CAL FIRE Division Chief Jim Wright was awarded the medal of valor for driving through the Valley Fire burn area to retrieve four entrapped firefighters last September.
When the blaze broke out, Wright wasn’t on duty. But he lives in the area, so he went out and started helping evacuate houses in the path of the blaze.
When he heard that half a helicopter crew was caught in the firestorm and had to deploy emergency fire shelters near a metal building, he made his way to the location. He jumped in his truck, picked up the other half of the crew and began navigating the treacherous, smoke-filled roads to rescue the four firefighters.
“The smoke was the worst part, in that we couldn’t see the road,” says Wright. “We were kind of navigating through trees to know where the road was. Eventually, the smoke cleared up and we could see the firefighters in their fire shelters, that was a relief because we knew they were OK at that point.”

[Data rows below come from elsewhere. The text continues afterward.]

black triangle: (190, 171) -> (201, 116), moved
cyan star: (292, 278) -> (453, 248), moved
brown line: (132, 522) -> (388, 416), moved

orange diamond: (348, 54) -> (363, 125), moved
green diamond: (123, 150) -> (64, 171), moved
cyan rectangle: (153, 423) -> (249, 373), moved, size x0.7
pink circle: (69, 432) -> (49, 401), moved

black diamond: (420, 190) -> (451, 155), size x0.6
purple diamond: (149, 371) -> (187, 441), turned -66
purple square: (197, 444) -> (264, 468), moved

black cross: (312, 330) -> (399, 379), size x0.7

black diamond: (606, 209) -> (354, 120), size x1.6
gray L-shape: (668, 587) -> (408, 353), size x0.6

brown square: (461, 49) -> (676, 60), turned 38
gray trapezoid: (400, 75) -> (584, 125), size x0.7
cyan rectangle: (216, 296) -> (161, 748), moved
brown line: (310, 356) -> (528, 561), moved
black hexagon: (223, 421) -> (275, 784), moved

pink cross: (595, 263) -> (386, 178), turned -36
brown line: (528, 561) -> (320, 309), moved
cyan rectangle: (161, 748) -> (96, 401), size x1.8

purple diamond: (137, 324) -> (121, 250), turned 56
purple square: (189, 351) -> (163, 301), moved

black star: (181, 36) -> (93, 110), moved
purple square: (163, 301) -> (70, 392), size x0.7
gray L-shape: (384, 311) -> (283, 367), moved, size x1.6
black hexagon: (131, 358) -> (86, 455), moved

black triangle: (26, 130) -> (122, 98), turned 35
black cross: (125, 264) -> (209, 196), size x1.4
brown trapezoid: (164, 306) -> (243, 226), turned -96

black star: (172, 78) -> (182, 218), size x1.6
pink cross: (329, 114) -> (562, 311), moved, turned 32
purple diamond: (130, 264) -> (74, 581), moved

All four firefighters received second and third-degree burns. Once Wright and the other firefighters arrived they got injured crew members into the truck and took them back to meet the helicopter.
“It turned out that I was in the right place at the right time because I live in the area and I knew the area," says Wright. "When it came over the radio they’d deployed their shelters near a metal building I recognized their location, so I was able to know which fork in the road to take to get them."
Wright received CAL FIRE's medal of Valor at a ceremony Tuesday along with seven other firefighters. He says the honor is bittersweet.
“I’m honored, but I still remember that in order for me to get an award, somebody had to get hurt and that doesn’t sit well," he says. "It’s unfortunate that I got an award in that sense.”
He says residents can help prevent these types of awards by making sure homes are surrounded by a fire-safe environment with plenty of defensible space.